Background  Myelin oligodendrocyte glycoprotein antibody-positive optic neuritis (MOG-ON) has been included in the Evidence-Based Guidelines for Diagnosis and Treatment of Demyelinating Optic Neuritis in China (2021) as a new type of optic neuritis, but there are few domestic clinical studies on MOG-ON in children.

  Objective  To study the clinical characteristics and prognosis of MOG-ON in children under 16 years old.

  Methods  Clinical data about 33 children (57 eyes) with MOG-ON diagnosed by the Department of Ophthalmology of the 942 Hospital of Chinese people's Liberation Army and the Eye Hospital of People's Hospital of Ningxia Hui Autonomous Region from January 2017 to December 2020 were analyzed retrospectively. The age of onset was 3-15 (9.9 ± 3.7) years old, and 16 cases were male. The clinical characteristics of the children and the recovery of visual acuity after treatment were collected.

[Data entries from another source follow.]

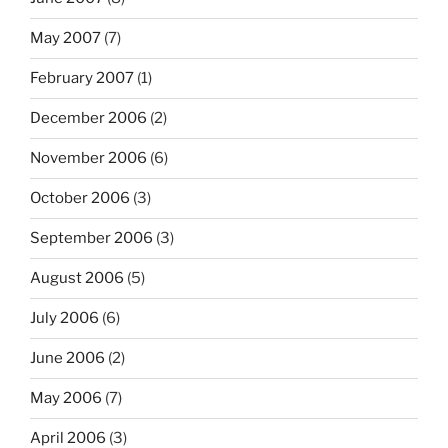
May 2007
(7)
February 2007
(1)
December 2006
(2)
November 2006
(6)
October 2006
(3)
September 2006
(3)
August 2006
(5)
July 2006
(6)
June 2006
(2)
May 2006
(7)
April 2006
(3)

  Results  There were 14 children (42.4%) with binocular optic neuritis as the first manifestation, 18 children (54.5%) had recurrence, and 24 children (72.7%) had bilateral onset at the last follow-up. At the first onset, 24 children (72.7%) accompanied with eye pain, and 23 eyes (48.9%) had optic disc edema. After 3 months of follow-up, OCT showed that the average thickness of peripheral optic disc nerve fiber layer (pRNFL) was (70.66 ± 11.11) μ m, and the average thickness of ganglion cell layer + inner plexus layer (mGCIPL) in macular region was (60.71 ± 7.14) μ m, showing varying degrees of atrophic thinning. Orbital MRI showed that the long T2 signal of the optic nerve was changed in 32 cases (97.0%), some of which were accompanied by optic nerve enhancement or perioptic nerve enhancement, and the optic chiasm was involved in 4 cases (12.1%). Within two weeks of the first onset, 37 eyes (78.7%) had best corrected visual acuity (BCVA) ≤ 0.1. After intravenous methylprednisolone treatment, visual function improved to varying degrees, and 46 eyes (97.9%) had BCVA≥0.5. The mean follow-up time was (34.06±17.60) months. At the last follow-up, 54 eyes (94.7%) had BCVA≥0.5.

  Conclusion  The clinical manifestations of MOG-ON in children under 16 years old are diverse. They are sensitive to corticosteroids pulse therapy, and most of them have a good prognosis.